In chemdataextractor.model.py you will see all the current property models defined in ChemDataExtractor. Each property inherits from BaseModel and can contain fields that can have different types (StringType: a string, ModelType: Another property model, ListType: A list of another type e.g. ListType(StringType()) is a list of strings).

So in model.py we need to create a BoilingPoint class and give it some useful fields. As a boiling point is a temperature, we can subclass the TemperatureModel class which automatically gives value and unit fields. Now all we need to add is a compound.

class BoilingPoint(TemperatureModel):
    """ A boiling point property"""
    compound = ModelType(Compound)

Such models automatically have QuantityModelTemplateParser, MultiQuantityModelTemplateParser set as the sentence parsers and AutoTableParser as the table parser. These parsers use the provided information to extract the model defined by the user. In the above case, the user hasn’t yet provided any indication of what the property is called, so this will pick up all mentions of temperatures found in the document will be extracted. To make sure that we only find boiling points, we can alter the model as follows:

class BoilingPoint(TemperatureModel):
    """ A boiling point property"""
    specifier = StringType(parse_expression=(I('Boiling') + I('Point')).add_action(join), required=True)
    compound = ModelType(Compound)

We now have a specifier, which specifies a phrase that must be found in a sentence for the model to be extracted. The parse expression for the specifier is written in the parse_expression field, in this case showing that we need to find the word boiling followed by the word point, and the case does not matter. More detail on these parse elements is provided below.

Note

If the parse expression is more than one word long, please add the action join() to the parse expression so that the whole specifier is picked up by the automatically generated parsers correctly.

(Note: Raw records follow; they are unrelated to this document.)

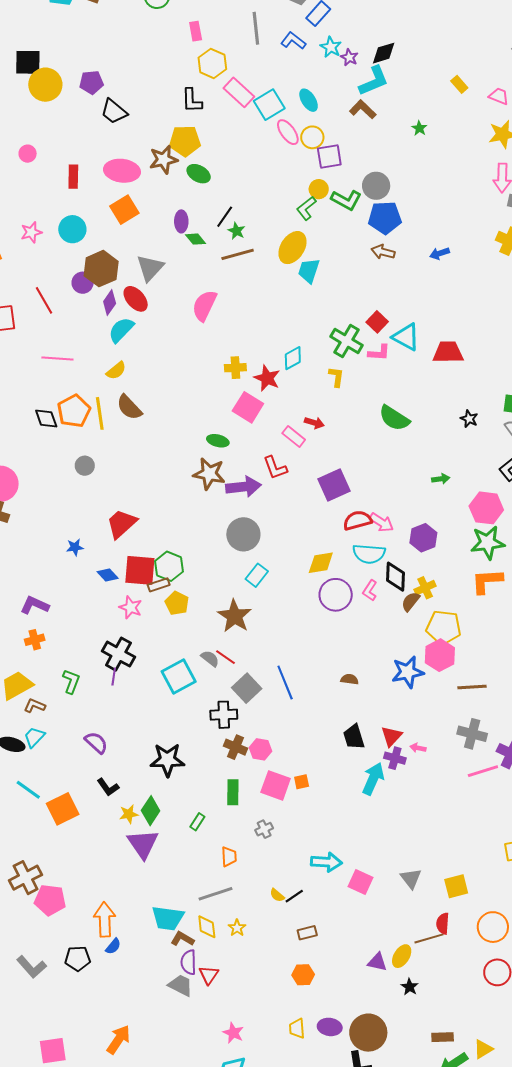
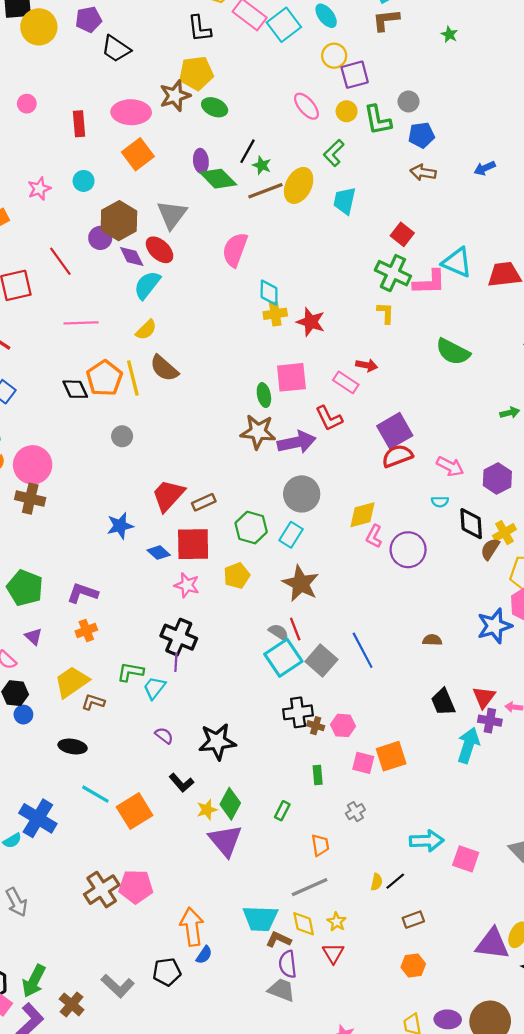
brown L-shape: (363, 109) -> (386, 20), turned -44
pink ellipse: (288, 132) -> (306, 106), moved
gray circle: (376, 186) -> (408, 101), size x0.7
green L-shape: (346, 200) -> (378, 120), turned 56
green L-shape: (306, 208) -> (334, 153), moved
blue pentagon: (385, 218) -> (421, 135), size x0.7
cyan circle: (72, 229) -> (84, 181), size x0.7
green diamond: (196, 239) -> (218, 179), size x1.6
yellow ellipse: (292, 248) -> (299, 185), moved
purple diamond: (110, 303) -> (132, 257), turned -55
red square: (377, 322) -> (402, 234), moved
pink L-shape: (379, 353) -> (429, 282), size x1.4
cyan diamond: (293, 358) -> (269, 293), moved, turned -55
pink square: (248, 407) -> (291, 377), moved, turned -32
green ellipse: (218, 441) -> (264, 395), turned 70
red semicircle: (357, 520) -> (397, 456), moved
blue star: (75, 547) -> (120, 526), size x1.4
cyan semicircle: (369, 554) -> (440, 502), size x0.5
yellow diamond: (321, 563) -> (362, 515), moved
green hexagon: (169, 566) -> (251, 528), moved
cyan rectangle: (257, 575) -> (291, 535), moved
brown rectangle: (159, 585) -> (204, 502), moved
pink L-shape: (370, 590) -> (374, 536), moved
yellow pentagon: (177, 603) -> (237, 576), turned 30
red line: (226, 657) -> (295, 629), turned 40
cyan square: (179, 676) -> (283, 658), moved
green L-shape: (71, 681) -> (130, 672), turned -95
black cross: (224, 715) -> (298, 712), moved
cyan trapezoid: (34, 737) -> (154, 688), moved
purple semicircle: (96, 743) -> (164, 736), size x0.7
brown cross: (235, 747) -> (316, 726), size x0.7
black star: (167, 760) -> (217, 742), moved
orange square: (302, 782) -> (391, 756), size x1.8
pink square: (276, 785) -> (363, 763), size x0.7
green rectangle: (233, 792) -> (318, 775), size x0.7
yellow semicircle: (277, 895) -> (377, 882), turned -112
pink pentagon: (50, 900) -> (136, 887), moved
purple triangle: (377, 962) -> (492, 944), size x1.6
red triangle: (209, 975) -> (333, 953), moved

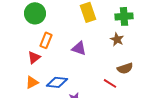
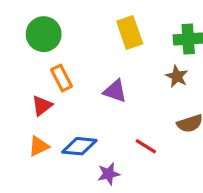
orange rectangle: (46, 40) -> (61, 78), turned -49
red line: (110, 83) -> (146, 146), moved

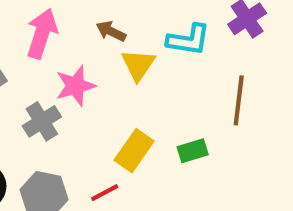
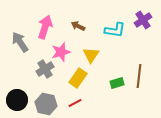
yellow triangle: (138, 65) -> (91, 55), moved
brown line: (239, 100) -> (139, 76), moved
yellow rectangle: (134, 151) -> (78, 78), moved

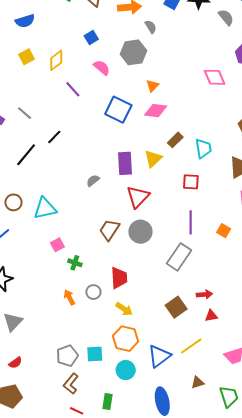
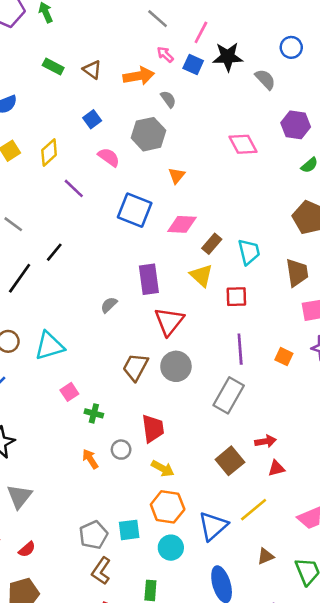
pink diamond: (215, 77) -> (243, 144), moved
pink diamond: (156, 111) -> (182, 224), moved
yellow triangle: (153, 159) -> (201, 276), moved, turned -30

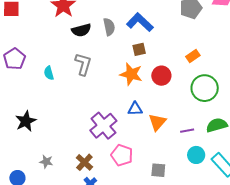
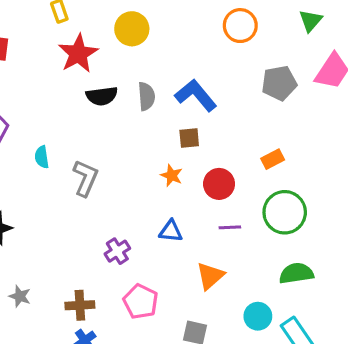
gray L-shape: (83, 64) -> (85, 178), moved
orange star: (131, 74) -> (172, 175), size x0.6
orange triangle: (157, 122) -> (210, 276), moved
purple cross: (103, 126) -> (117, 251), size x0.6
purple line: (187, 131) -> (230, 227), moved
brown cross: (84, 162) -> (80, 305), turned 36

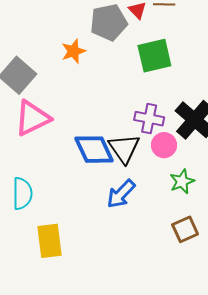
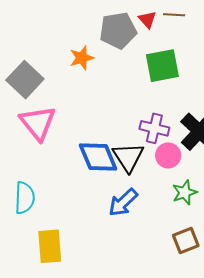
pink triangle: (32, 118) -> (38, 123), turned -45

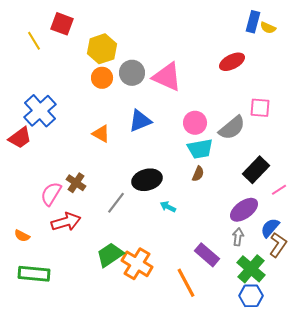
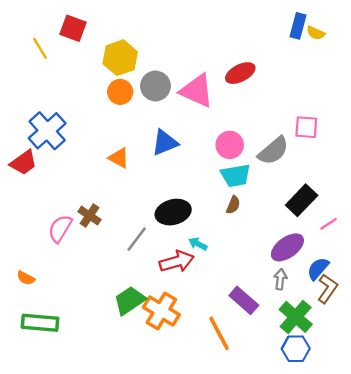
red ellipse: (232, 62) -> (240, 73), moved
red arrow: (66, 222) -> (177, 262), moved

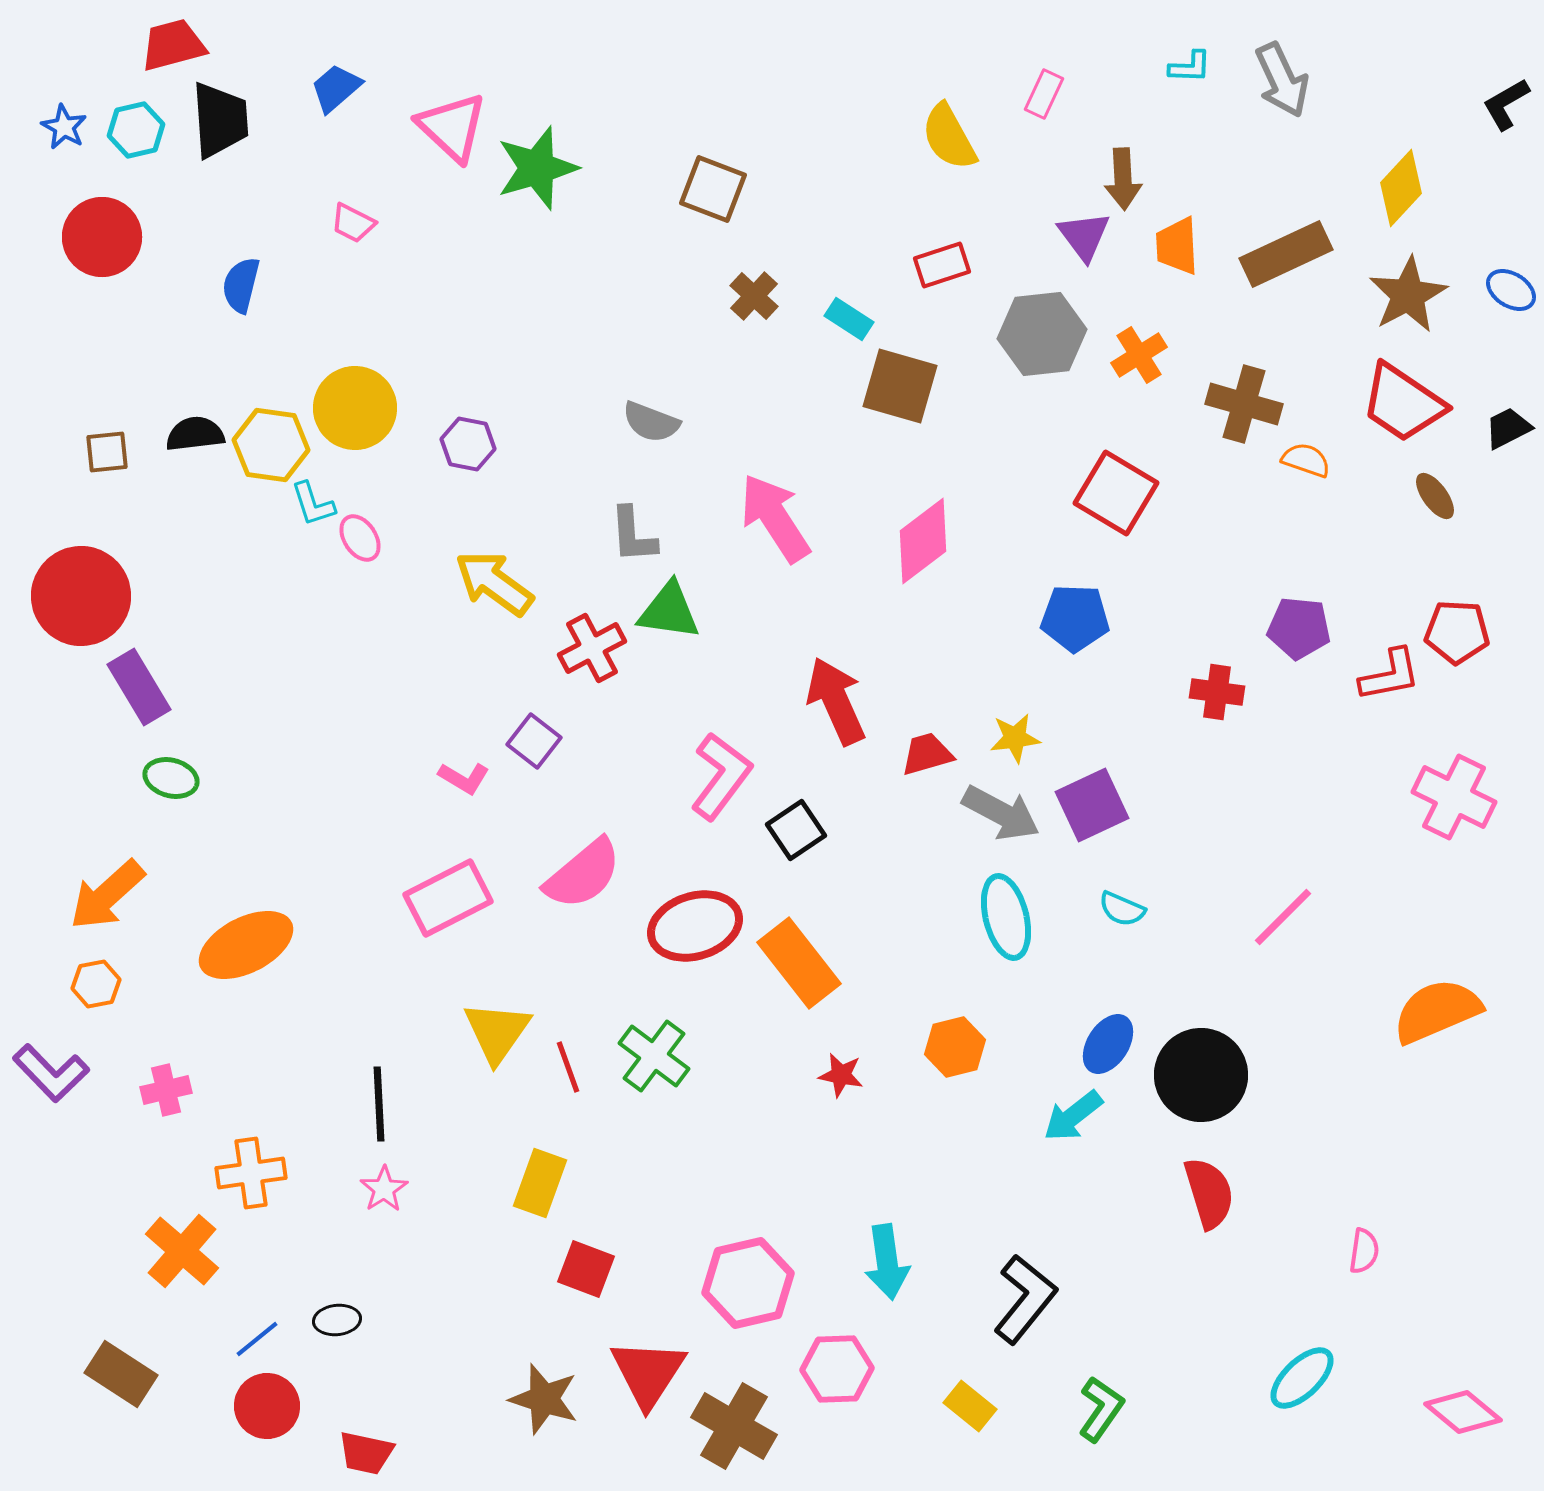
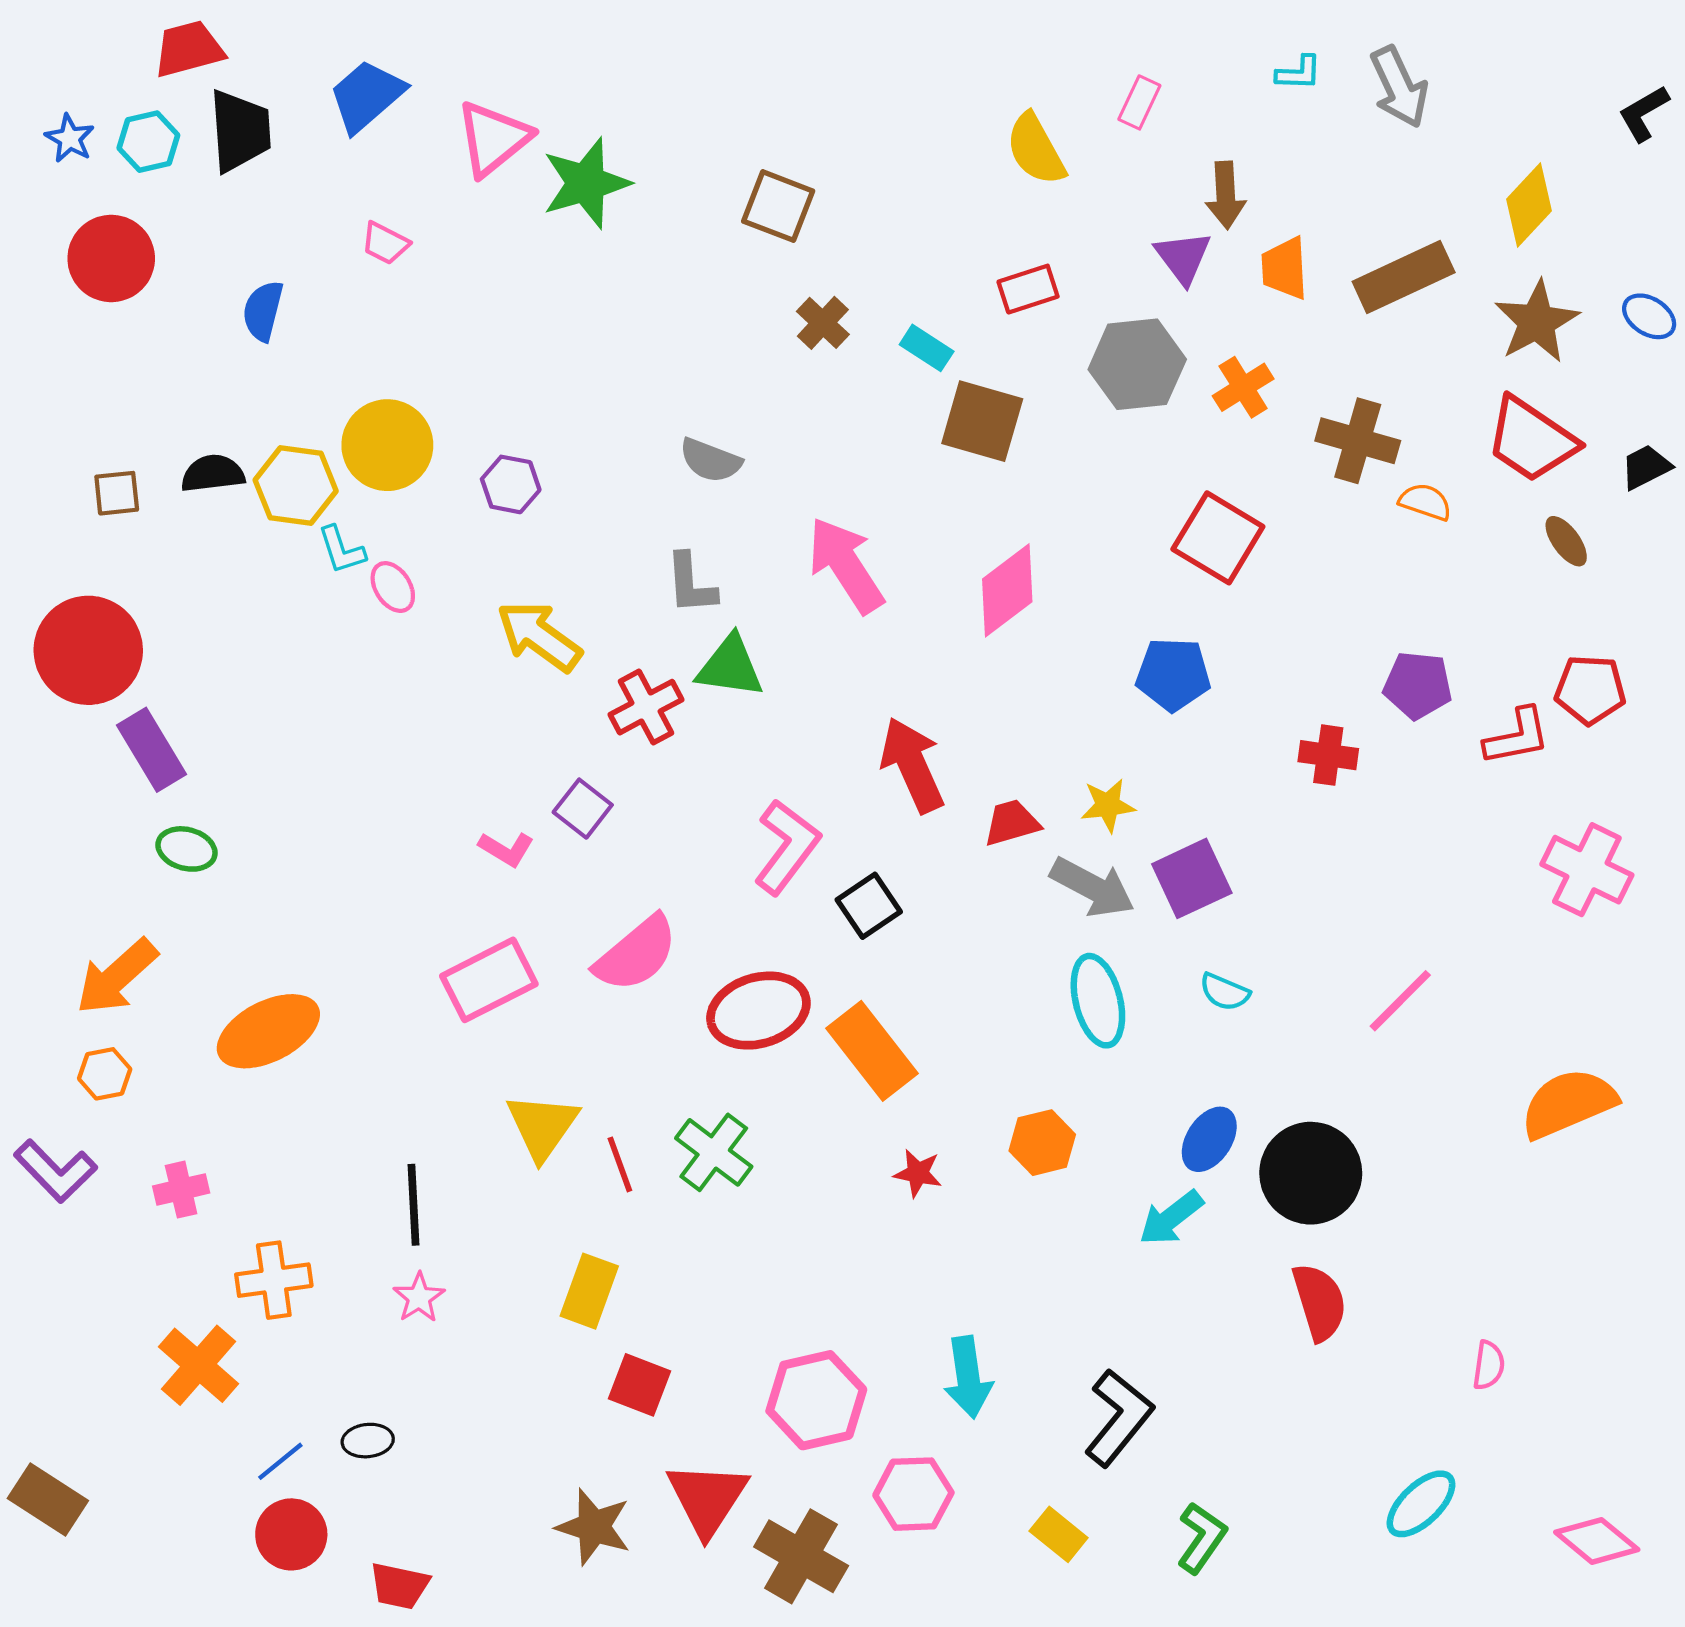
blue trapezoid: (336, 88) -> (367, 96), size x1.4
pink triangle: (452, 127) -> (493, 138), turned 38
brown rectangle: (121, 1374) -> (48, 1500), moved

Also note the required parameter being set to be True. The required parameter defines whether a field is required for a model instance to be valid. For example, in the above case, any records without a specifier will be discarded by CDE.

Another parameter which one could set is the contextual, which is False by default. This parameter defines whether information from other elements of the document will be merged into this field. For example, if we wanted to capture the altitude at which the melting point was captured, we could set up the following:

class Altitude(LengthModel):
    specifier = StringType(parse_expression=I('Altitude'), required=True)

class BoilingPoint(TemperatureModel):
    """ A boiling point property"""
    specifier = StringType(parse_expression=(I('Boiling') + I('Point')).add_action(join), required=True)
    compound = ModelType(Compound)
    altitude = ModelType(Altitude, contextual=True)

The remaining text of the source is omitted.